[Saved entries]

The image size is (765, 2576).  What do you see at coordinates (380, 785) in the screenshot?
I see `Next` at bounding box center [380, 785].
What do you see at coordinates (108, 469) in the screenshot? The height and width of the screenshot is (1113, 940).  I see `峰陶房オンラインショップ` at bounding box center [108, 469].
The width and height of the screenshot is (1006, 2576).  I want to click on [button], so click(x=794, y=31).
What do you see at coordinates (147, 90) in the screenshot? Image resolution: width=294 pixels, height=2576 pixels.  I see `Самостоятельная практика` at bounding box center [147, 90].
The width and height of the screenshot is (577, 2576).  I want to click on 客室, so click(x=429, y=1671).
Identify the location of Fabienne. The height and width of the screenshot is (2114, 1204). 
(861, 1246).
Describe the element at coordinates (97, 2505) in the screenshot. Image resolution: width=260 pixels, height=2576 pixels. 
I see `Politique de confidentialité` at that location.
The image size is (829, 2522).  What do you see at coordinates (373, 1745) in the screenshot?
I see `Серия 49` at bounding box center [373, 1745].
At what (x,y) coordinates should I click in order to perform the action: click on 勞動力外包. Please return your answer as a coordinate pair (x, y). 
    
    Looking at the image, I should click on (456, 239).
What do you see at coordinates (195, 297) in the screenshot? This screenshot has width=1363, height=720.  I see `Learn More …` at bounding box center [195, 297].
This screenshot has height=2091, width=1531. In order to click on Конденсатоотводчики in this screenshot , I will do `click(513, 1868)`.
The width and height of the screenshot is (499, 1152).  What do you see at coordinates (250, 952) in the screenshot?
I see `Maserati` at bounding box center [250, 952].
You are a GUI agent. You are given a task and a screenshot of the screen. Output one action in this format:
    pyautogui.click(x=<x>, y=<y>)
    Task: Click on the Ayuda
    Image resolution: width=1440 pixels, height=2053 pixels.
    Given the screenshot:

> **Action item**: Please reproduce every line shown above, exactly as written.

> **Response for this exercise**:
The image size is (765, 2576).  What do you see at coordinates (380, 785) in the screenshot?
I see `Next` at bounding box center [380, 785].
What do you see at coordinates (108, 469) in the screenshot? The height and width of the screenshot is (1113, 940).  I see `峰陶房オンラインショップ` at bounding box center [108, 469].
The width and height of the screenshot is (1006, 2576).  I want to click on [button], so click(x=794, y=31).
What do you see at coordinates (147, 90) in the screenshot? Image resolution: width=294 pixels, height=2576 pixels.  I see `Самостоятельная практика` at bounding box center [147, 90].
The width and height of the screenshot is (577, 2576).  I want to click on 客室, so click(x=429, y=1671).
Identify the location of Fabienne. The height and width of the screenshot is (2114, 1204). 
(861, 1246).
Describe the element at coordinates (97, 2505) in the screenshot. Image resolution: width=260 pixels, height=2576 pixels. 
I see `Politique de confidentialité` at that location.
The image size is (829, 2522).  What do you see at coordinates (373, 1745) in the screenshot?
I see `Серия 49` at bounding box center [373, 1745].
At what (x,y) coordinates should I click in order to perform the action: click on 勞動力外包. Please return your answer as a coordinate pair (x, y). 
    
    Looking at the image, I should click on (456, 239).
What do you see at coordinates (195, 297) in the screenshot? This screenshot has width=1363, height=720.  I see `Learn More …` at bounding box center [195, 297].
This screenshot has height=2091, width=1531. In order to click on Конденсатоотводчики in this screenshot , I will do `click(513, 1868)`.
The width and height of the screenshot is (499, 1152).  What do you see at coordinates (250, 952) in the screenshot?
I see `Maserati` at bounding box center [250, 952].
You are a GUI agent. You are given a task and a screenshot of the screen. Output one action in this format:
    pyautogui.click(x=<x>, y=<y>)
    Task: Click on the Ayuda
    Image resolution: width=1440 pixels, height=2053 pixels.
    Given the screenshot:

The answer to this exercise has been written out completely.